A Statistical Comparative Assessment of Face and Hand Transplantation Outcomes to Determine Whether Either Meets the Standard of Care Threshold.

Plast Reconstr Surg

Tucson, Ariz.; Pittsburgh, Pa.; and Kansas City, Kan. From the Department of Surgery, Division of Reconstructive and Plastic Surgery, the Department of Medicine, Division of Transplantation, and College of Medicine University of Arizona; the Department of Surgery, Division of Plastic Surgery, University of Pittsburgh; and the Department of Medicine, University of Kansas.

Published: January 2016

Background: Hand and face transplantation has established itself as a clinical option for certain reconstructive problems. The purpose of this study was to carry out a rigorous statistical analysis of all hand and face transplantations to determine whether hand and/or face transplantation is the standard of care.

Methods: Data from September of 1998 until March of 2014 on all hand and face transplantations in the world were obtained through publications, news articles, personal communications, and presentations. Data on solid organ transplantation were obtained from the Scientific Registry of Transplant Recipients for comparison with the results of hand transplantation. Resampling and permutation statistical analysis was used to compare structured cohorts of hand, face, and solid organ transplantation.
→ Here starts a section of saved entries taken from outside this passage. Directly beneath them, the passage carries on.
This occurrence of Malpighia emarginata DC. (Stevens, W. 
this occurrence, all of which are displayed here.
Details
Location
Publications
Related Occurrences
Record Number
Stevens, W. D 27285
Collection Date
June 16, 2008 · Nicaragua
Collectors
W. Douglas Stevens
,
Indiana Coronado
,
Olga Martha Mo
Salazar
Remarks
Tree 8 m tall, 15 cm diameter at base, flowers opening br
Results: Routine immunosuppression can achieve intermediate- to long-term graft survival in hand transplantation that is empirically superior to solid organ transplantation. Chronic rejection in hand transplantation is statistically significantly less than in solid organ transplantation. Renal failure in hand and face transplantation is empirically less than in solid organ transplantation. Bone marrow transplant with hand transplantation produces both statistically superior and statistically inferior results compared with hand transplantation without bone marrow. In hand transplantation, acute rejection does not seem to increase late allograft loss. The function of hand transplantation is statistically significantly superior to prosthesis yet inferior to hand replantation. Not all hand and face transplants have good results, yet those hand transplants completed within certain parameters obtain excellent results.

Conclusions: Certain hand transplants arguably can be considered the standard of care. Face transplantation requires more time and patient numbers and a clearer definition of inclusion and exclusion criteria before standard of care assessment can be made.